- The paper introduces a unified interleaved data format that allows models to handle multi-image, video, and 3D scenarios collectively.
- It leverages the comprehensive M4-Instruct dataset with 1,177.6k samples and continued training strategies to enhance performance.
- Experimental results demonstrate state-of-the-art efficiency on multi-image benchmarks along with emerging cross-domain transfer capabilities.
LLaVA-NeXT-Interleave: Tackling Multi-image, Video, and 3D in Large Multimodal Models
Introduction
The paper "LLaVA-NeXT-Interleave: Tackling Multi-image, Video, and 3D in Large Multimodal Models" proposes a novel approach to unify various visual modalities within Large Multimodal Models (LMMs) using an interleaved data format. The existing LMMs have primarily been focused on single-image tasks, with less exploration into multi-image and other complex visual scenarios. This work introduces LLaVA-NeXT-Interleave, a model designed to process Multi-image, Multi-frame (video), Multi-view (3D), and Multi-patch (single-image) scenarios collectively in LMMs.
A significant contribution of this work is the adoption of an interleaved data format as a universal template. By considering images, video frames, and 3D views as part of an interleaved sequence, this approach creates a cohesive framework for training. This facilitates the model's ability to handle diverse data types seamlessly. It further simplifies the training process across various domains by allowing the emergence of new capabilities through cross-domain task composition.
Figure 1: Tasks in the M4-Instruct dataset including multiple images, video frames, and 3D views, organized in an interleaved format for unified processing.
M4-Instruct Dataset
To harness the potential of the unified format, the authors compiled the M4-Instruct dataset comprising 1,177.6k samples across four primary domains and 14 tasks derived from 41 datasets. This comprehensive dataset supports multi-image, video, 3D, and single-image scenarios, enabling the LMMs to evolve with diverse tasks and requirements.

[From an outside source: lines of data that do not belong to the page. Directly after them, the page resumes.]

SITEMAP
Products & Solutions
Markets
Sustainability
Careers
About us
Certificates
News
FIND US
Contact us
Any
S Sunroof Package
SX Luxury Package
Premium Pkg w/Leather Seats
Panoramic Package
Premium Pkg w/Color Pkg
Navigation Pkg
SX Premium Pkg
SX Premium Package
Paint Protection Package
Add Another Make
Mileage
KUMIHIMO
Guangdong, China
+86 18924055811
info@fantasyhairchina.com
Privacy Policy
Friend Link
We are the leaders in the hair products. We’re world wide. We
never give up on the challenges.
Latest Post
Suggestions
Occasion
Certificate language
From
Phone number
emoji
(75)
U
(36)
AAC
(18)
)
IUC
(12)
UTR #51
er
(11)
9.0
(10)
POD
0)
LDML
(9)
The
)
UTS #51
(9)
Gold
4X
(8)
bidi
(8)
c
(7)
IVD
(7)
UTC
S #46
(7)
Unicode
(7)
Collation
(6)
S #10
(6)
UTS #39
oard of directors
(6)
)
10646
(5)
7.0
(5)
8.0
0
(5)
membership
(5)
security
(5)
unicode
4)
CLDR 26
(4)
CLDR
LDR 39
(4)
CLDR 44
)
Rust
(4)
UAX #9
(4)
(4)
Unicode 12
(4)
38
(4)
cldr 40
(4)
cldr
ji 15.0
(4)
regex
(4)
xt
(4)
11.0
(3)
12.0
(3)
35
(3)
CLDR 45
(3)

Figure 2: Task examples in M4-Instruct showcasing scenarios from multi-image, multi-frame, and multi-view domains.
LLaVA-Interleave Bench
To evaluate the performance of LLaVA-NeXT-Interleave, the LLaVA-Interleave Bench was established. It is a benchmark designed to assess the model's capabilities in addressing multiple image scenarios. The benchmark includes a wide range of tasks both within and outside the training domain, providing a rigorous platform for performance validation.
Figure 3: M4-Instruct training data statistics illustrating the distribution of samples across various scenarios.
Figure 4: LLaVA-Interleave Bench statistics highlighting the evaluation metrics and tasks incorporated.
Training and Implementation Strategies
The implementation of LLaVA-NeXT-Interleave involves several techniques to enhance performance across various visual domains:
- Continued Training from Single-image Models: By building upon pre-trained single-image models, the approach leverages existing capabilities, transitioning smoothly into more complex multi-image tasks.
- Mixed Interleaved Data Formats: During training, using various interleaved and non-interleaved data formats adds flexibility and robustness to the model during inference.
- Combining Data Scenarios: Training on a mix of single-image, multi-image, and video tasks provides complementary insights, boosting individual task performance.
Experimental Results
The experimental results demonstrate the efficacy of the LLaVA-NeXT-Interleave model. It achieves state-of-the-art performance in several multi-image benchmarks and maintains high efficiency in single-image tasks. Additionally, the model exhibits emerging capabilities, such as task transfer across different modalities and scenarios.
Conclusion
LLaVA-NeXT-Interleave marks a significant step towards unifying heterogeneous visual data within large multimodal models, expanding their versatility and applicability in real-world scenarios. The methodologies and datasets introduced could pave the way for more integrated and capable AI systems that accommodate diverse visual information seamlessly. Future developments may explore deeper integration of these concepts, unlocking further potentials in AI-driven visual understanding and interaction.